Re: Custom table AMs need to include heapam.h because of BulkInsertState - Mailing list pgsql-hackers

From Robert Haas
Subject Re: Custom table AMs need to include heapam.h because of BulkInsertState
Date
Msg-id CA+TgmoYK=6BpxiJ0tN-p9wtH0BTAfbdxzHhwou0mdud4+BkYuQ@mail.gmail.com
Whole thread Raw
In response to Re: Custom table AMs need to include heapam.h because ofBulkInsertState  (Andres Freund <andres@anarazel.de>)
Responses Re: Custom table AMs need to include heapam.h because ofBulkInsertState
List pgsql-hackers
On Sat, Jun 1, 2019 at 3:20 PM Andres Freund <andres@anarazel.de> wrote:
> > I'd like to think that the best way to deal with that and reduce the
> > confusion would be to move anything related to bulk inserts into their
> > own header/file, meaning the following set:
> > - ReleaseBulkInsertStatePin
> > - GetBulkInsertState
> > - FreeBulkInsertState
> > There is the argument that we could also move that part into tableam.h
> > itself though as some of the rather generic table-related callbacks,
> > but that seems grotty.  So I think that we could just move that stuff
> > as backend/access/common/bulkinsert.c.
>
> Yea, I think we should do that at some point.

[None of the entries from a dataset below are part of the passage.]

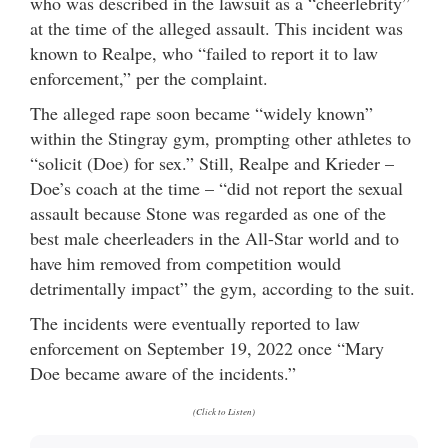
who was described in the lawsuit as a “cheerlebrity”
at the time of the alleged assault. This incident was
known to Realpe, who “failed to report it to law
enforcement,” per the complaint.
The alleged rape soon became “widely known”
within the Stingray gym, prompting other athletes to
“solicit (Doe) for sex.” Still, Realpe and Krieder –
Doe’s coach at the time – “did not report the sexual
assault because Stone was regarded as one of the
best male cheerleaders in the All-Star world and to
have him removed from competition would
detrimentally impact” the gym, according to the suit.
The incidents were eventually reported to law
enforcement on September 19, 2022 once “Mary
Doe became aware of the incidents.”
(Click to Listen)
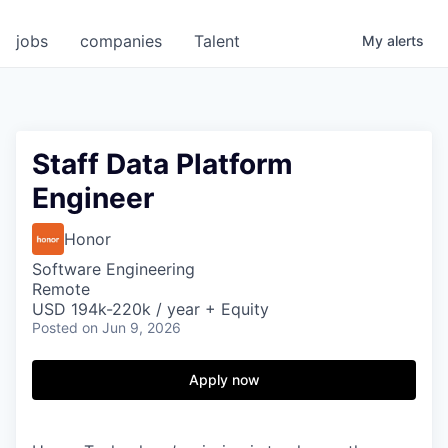
jobs
companies
Talent
My
alerts
Staff Data Platform
Engineer
Honor
Software Engineering
Remote
USD 194k-220k / year + Equity
Posted
on Jun 9, 2026
Apply now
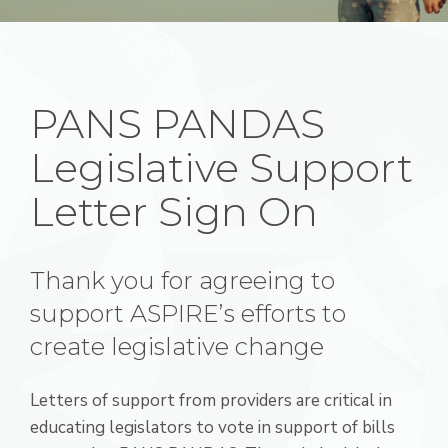
PANS PANDAS
Legislative Support
Letter Sign On
Thank you for agreeing to
support ASPIRE’s efforts to
create legislative change
Letters of support from providers are critical in
educating legislators to vote in support of bills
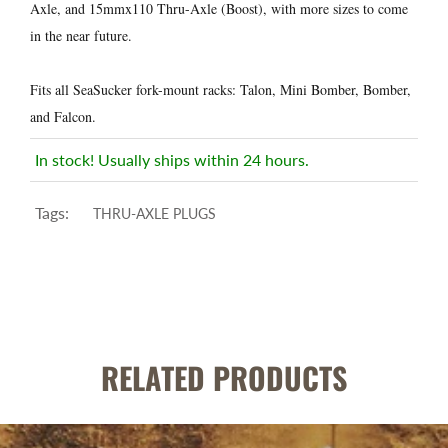
Axle, and 15mmx110 Thru-Axle (Boost), with more sizes to come
in the near future.
Fits all SeaSucker fork-mount racks: Talon, Mini Bomber, Bomber,
and Falcon.
In stock! Usually ships within 24 hours.
Tags:
THRU-AXLE PLUGS
RELATED PRODUCTS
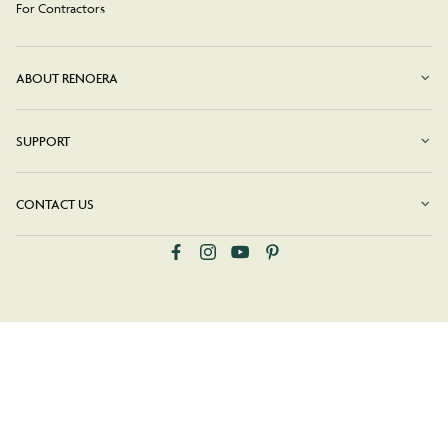
For Contractors
ABOUT RENOERA
SUPPORT
CONTACT US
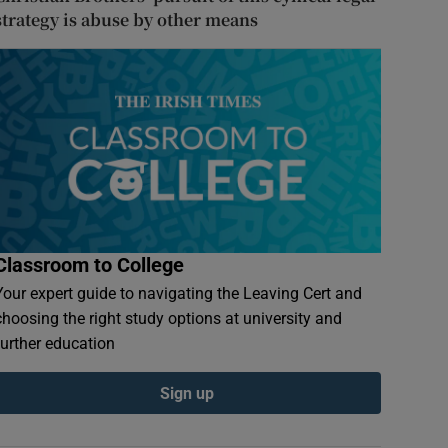
strategy is abuse by other means
Classroom to College
Your expert guide to navigating the Leaving Cert and
choosing the right study options at university and
further education
Sign up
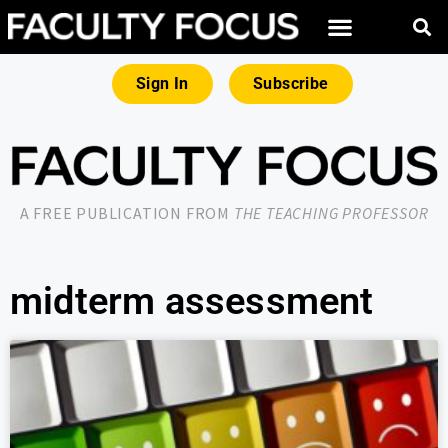
Sign In
Subscribe
A FREE PUBLICATION FROM
THE TEACHING PROFESSOR
midterm assessment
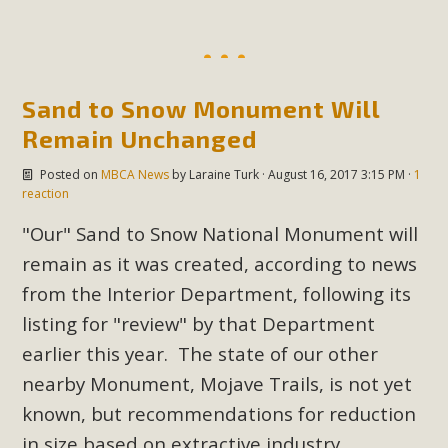
Sand to Snow Monument Will
Remain Unchanged
Posted on
MBCA News
by
Laraine Turk
· August 16, 2017 3:15 PM ·
1
reaction
"Our" Sand to Snow National Monument will
remain as it was created, according to news
from the Interior Department, following its
listing for "review" by that Department
earlier this year. The state of our other
nearby Monument, Mojave Trails, is not yet
known, but recommendations for reduction
in size based on extractive industry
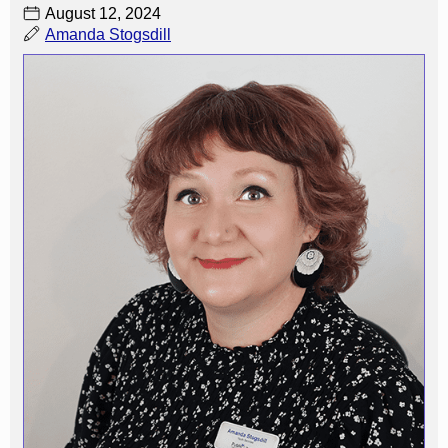
August 12, 2024
Amanda Stogsdill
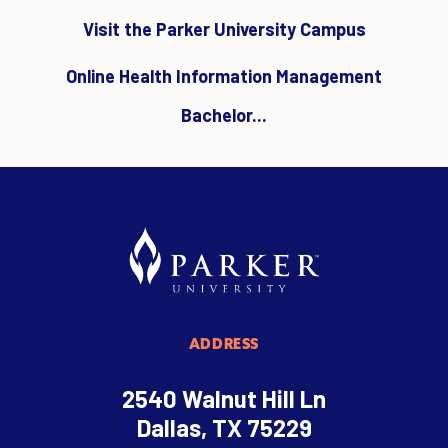
Visit the Parker University Campus
Online Health Information Management
Bachelor...
ADDRESS
2540 Walnut Hill Ln
Dallas, TX 75229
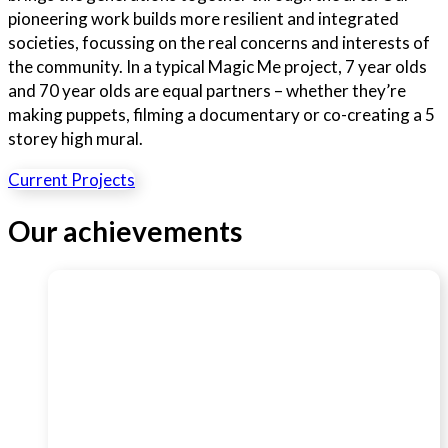
pioneering work builds more resilient and integrated
societies, focussing on the real concerns and interests of
the community. In a typical Magic Me project, 7 year olds
and 70 year olds are equal partners – whether they’re
making puppets, filming a documentary or co-creating a 5
storey high mural.
Current Projects
Our achievements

But I'm not sure this is
> the right design. Bulk insert probably needs to rather be something
> that's allocated inside the AM.

As far as I can see, any on-disk, row-oriented, block-based AM is
likely to want the same implementation as the heap.  Column stores
might want to pin multiple buffers, and an in-memory AM might have a
completely different set of requirements, but something like zheap
really has no reason to depart from what the heap does.  I think it's
really important that new table AMs not only have the option to do
something different than the heap in any particular area, but that
they also have the option to do the SAME thing as the heap without
having to duplicate a bunch of code.  So I think it would be
reasonable to start by doing some pure code movement here, along the
lines proposed by Michael -- not sure if src/backend/access/common is
right or if it should be src/backend/access/table -- and then add the
abstraction afterwards.  Worth noting is ReadBufferBI() also needs
moving and is a actually a bigger problem than the functions that
Michael mentioned, because the other functions are accessible if
you're willing to stoop to including heap-specific headers, but that
function is static and you'll have to just copy-and-paste it.  Uggh.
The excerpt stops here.